Nostalgia for a simpler, more innocent era of childhood was a longstanding American trope that found a welcome home in the modern mass medium of comic strips almost from its beginning. Clare Briggs’ countless iterations of one-panel childhood nostalgic sentiment in The Days of Real Sport and When a Feller Needs a Friend in the teens helped establish the light, observational tone of the comic strip genre.

Reg’lar Fellers was more of a gag a day strip with little character development and often cruder art.

But at least in the limited strips I have seen, Carter’s iteration of the suburban kid gang theme was both more story-driven and more introspective and thoughtful than most. In the Nostalgia Press reprint of a 1935 story arc (scanned below), several weeks of cartoons follow the implications of the truant officer breaking his leg. The ramifications and unintended consequences take several turns and the kids come to regret what they started by celebrating.

Not quite as adult-like and philosophical as Peanuts, the Just Kids gang had sparks of disarming maturity and complex feeling, insight and woe.

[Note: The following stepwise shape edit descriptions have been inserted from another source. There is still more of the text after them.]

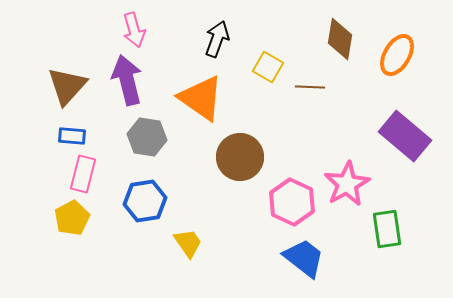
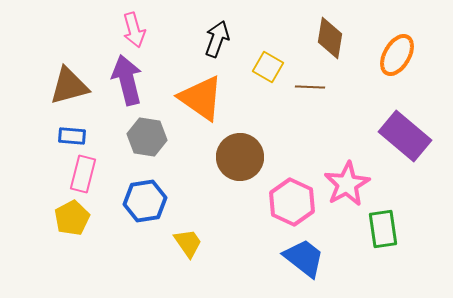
brown diamond: moved 10 px left, 1 px up
brown triangle: moved 2 px right; rotated 33 degrees clockwise
green rectangle: moved 4 px left
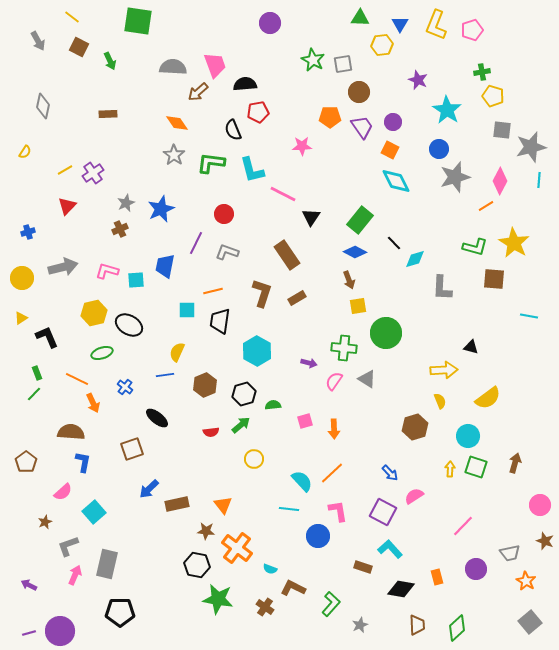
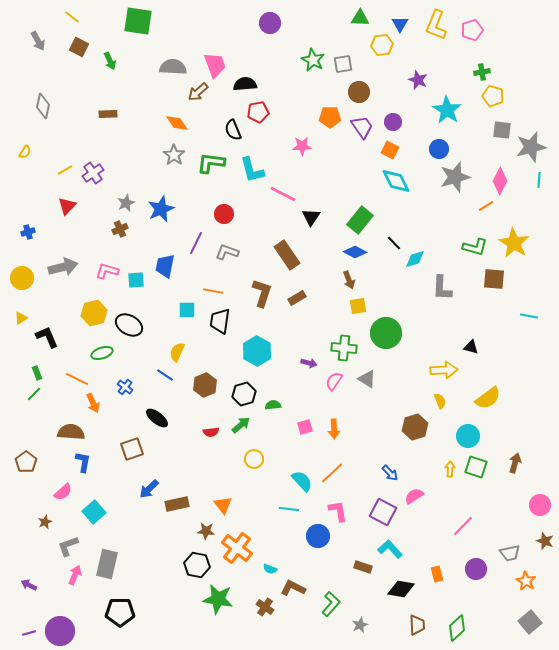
orange line at (213, 291): rotated 24 degrees clockwise
blue line at (165, 375): rotated 42 degrees clockwise
pink square at (305, 421): moved 6 px down
orange rectangle at (437, 577): moved 3 px up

One strip ends with the trio sitting on a log surrounded by inflated exclamation marks, Mush saying, “Let’s just sit here and worry.” In the next strip his mother asks him what he seems so worried about and he replies in a voice that clearly foreshadows Charlie Brown himself by more than a decade, “I guess I’m jes’ worried about LIFE IN GENERAL!”

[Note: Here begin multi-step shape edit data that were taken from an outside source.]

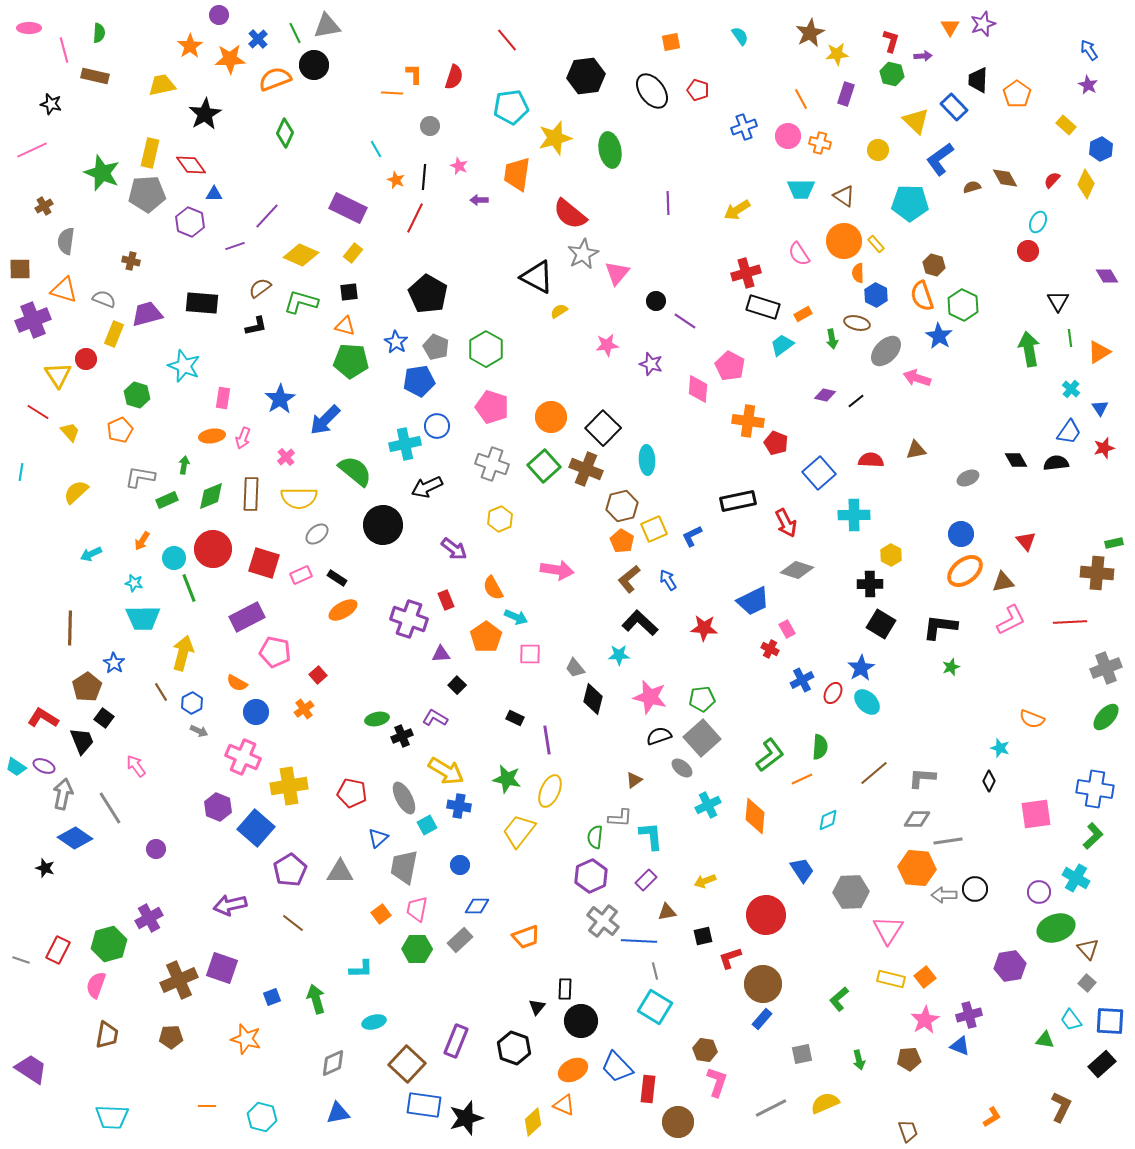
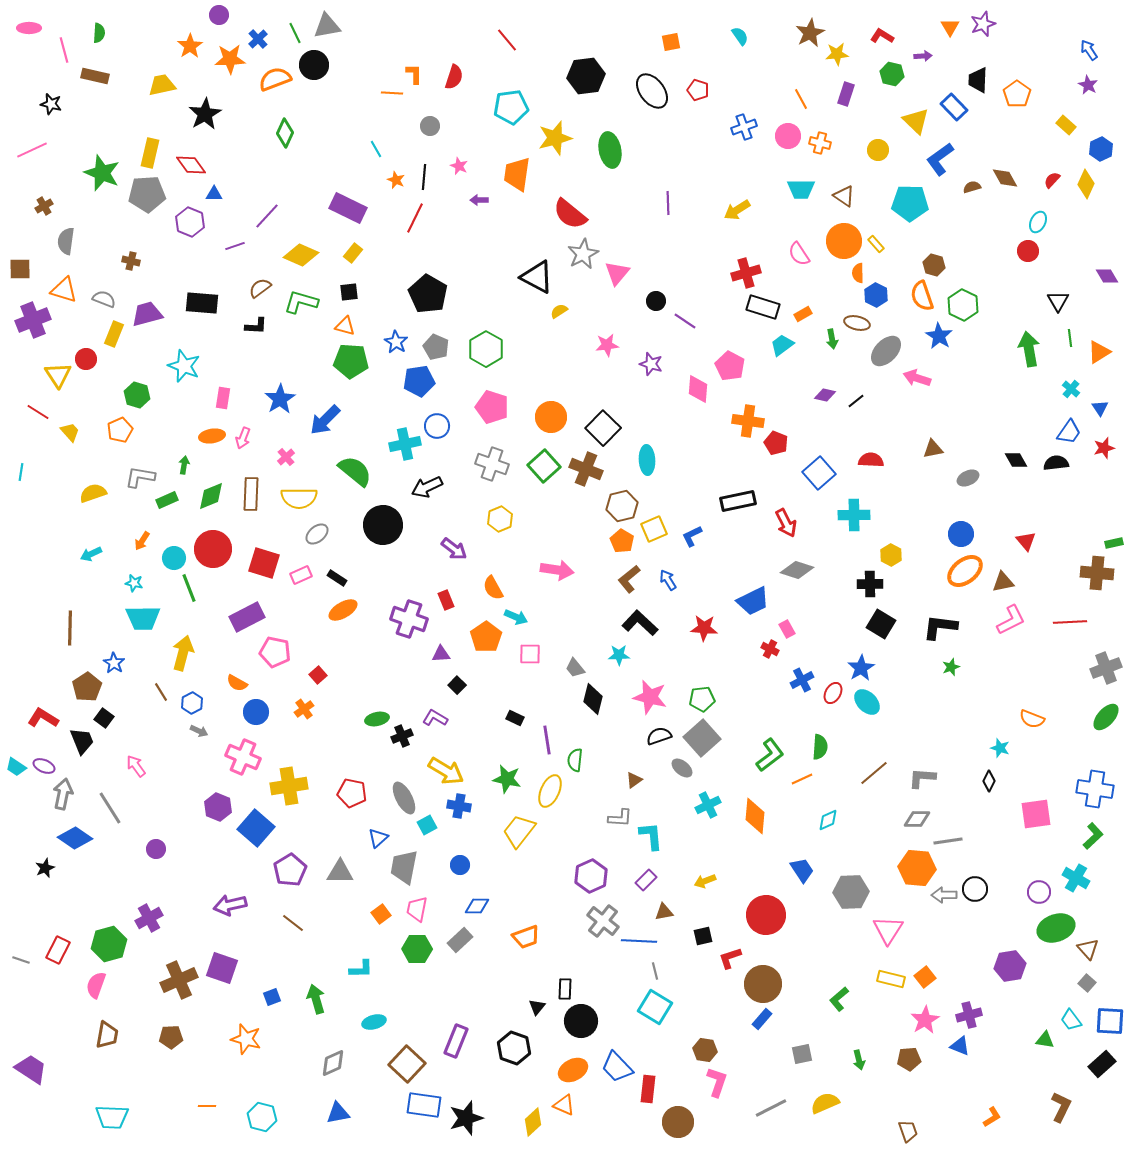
red L-shape at (891, 41): moved 9 px left, 5 px up; rotated 75 degrees counterclockwise
black L-shape at (256, 326): rotated 15 degrees clockwise
brown triangle at (916, 450): moved 17 px right, 1 px up
yellow semicircle at (76, 492): moved 17 px right, 1 px down; rotated 24 degrees clockwise
green semicircle at (595, 837): moved 20 px left, 77 px up
black star at (45, 868): rotated 30 degrees clockwise
brown triangle at (667, 912): moved 3 px left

Not a widely or prominently distributed strip, you can see in Ad Carter’s Just Kids a tone and insight about childhood that bridged the toughs of early comics with the gentle suburban Peanuts after the war. He used short story arcs in the way Schulz did and moved his kid characters towards more adult voices. Schulz, of course, had the brilliantly understood that eliminating adults entirely was key to depicting the maturity of his kid characters, but Carter seems to be on a similar path.

Just Kids had an engaging visual voice. It was more precise than big foot comic style, and had some of the deco stylings of 20s illustration. It looks a bit like Cliff Sterritt (Polly and Her Pals) and Chic Young (Blondie) as if done with straighter lines. He gives his characters an angularity, stooped posture that is established in just a few thin lines. Visually, it feels more refined and light than many of the comics that would have surrounded it on the page. In that sense Carter was moving in the opposite direction from Schulz. He used visual sophistication to suggest the seriousness of child consciousness by removing it from big-foot slapstick stylings. Schulz used a less stylized palette of basic shapes and deliberate minimalism to enhance the contemplative seriousness of Peanuts.